9th Annual Workshop, October 28-31, 1999
Co-sponsored by the U.S. Department of Energy
Genomic sequence analysis and novel gene characterization on human chromosome 21
Katheleen Gardiner, Dobromir Slavov, Roger Lucas, Andrew Fortna and Alla Rynditch
Eleanor Roosevelt Institute, Denver, Colorado, USA
Sequencing centers in Japan and Germany anticipate the completion of the entire sequence of human chromosome 21 by early 2000. Currently, >25 Mb of the total of 40Mb have been deposited in public databases. We are analyzing this sequence for gene and repeat sequence content, and for interesting/important features of genome organization. Novel genes and gene models discovered in this analysis are also being analyzed for expression patterns and for alternative processing. At present, we have detailed information on >7.5 Mb, deriving from various isochore classes and including ~1 Mb with a GC level >50%. Results in the following areas will be presented:
i) Gene identification: 45 genes have been found that either have previously described protein sequences or that represent new homologies or new members of gene families. For each of these, the number and size of all introns and exons (coding and noncoding) have been determined. Associations with CpG islands have also been assessed. A further 45 novel gene models are predicted based on exon predictions, CpG island identification and EST matches. In addition to models comprised of excellent exon predictions associated with dbEST matches, we also find excellent exon predictions lacking ESTs and EST matches lacking good exon predictions. This suggests a fourth class of novel gene may be lurking in the human genome: those lacking both ESTs and reliable exon prediction.

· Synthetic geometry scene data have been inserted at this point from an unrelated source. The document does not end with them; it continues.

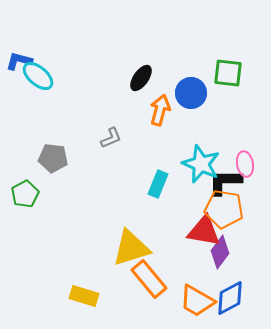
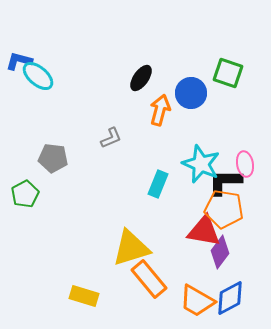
green square: rotated 12 degrees clockwise
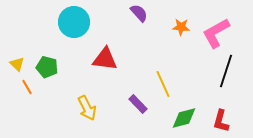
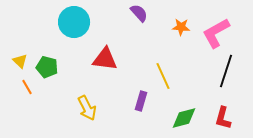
yellow triangle: moved 3 px right, 3 px up
yellow line: moved 8 px up
purple rectangle: moved 3 px right, 3 px up; rotated 60 degrees clockwise
red L-shape: moved 2 px right, 3 px up
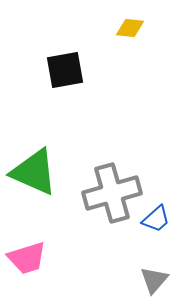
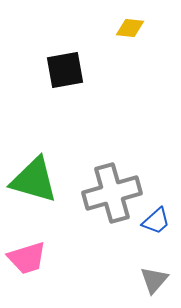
green triangle: moved 8 px down; rotated 8 degrees counterclockwise
blue trapezoid: moved 2 px down
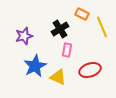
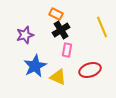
orange rectangle: moved 26 px left
black cross: moved 1 px right, 1 px down
purple star: moved 1 px right, 1 px up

ii) Genome organization: More than 3/4 of "known" genes are associated with CpG islands; more than 1/2 of novel models likely are. Within 6.5 Mb, 14 of 41 known genes contain 22 introns >20 kb in size. In total, these large introns comprise >1 Mb, more than 15% of the DNA analyzed. In contrast to large amounts of intronic DNA, there are numerous examples of short intergenic distances. Of 24 well defined intergenic distances, 16 are less than 5 kb and 8 are less than 2 kb. In addition, two examples of overlapping/interdigitated genes are predicted.
iii) Expression analysis: Of 19 gene models tested, all but one were negative by Northern analysis. RT-PCR has been used to define expression in 11 tissues, including 8 and 10 week fetus and adult brain regions. The majority of genes show restricted expression and interesting patterns of alternative processing. Of seven models for which complete protein sequences have been deduced, five have no discernible protein homologies and two show only weak homologies.
In spite of significant successes, these analyses serve to emphasize several problems associated with attempts to interpret human genomic sequence information. These problems and potential solutions will also be discussed.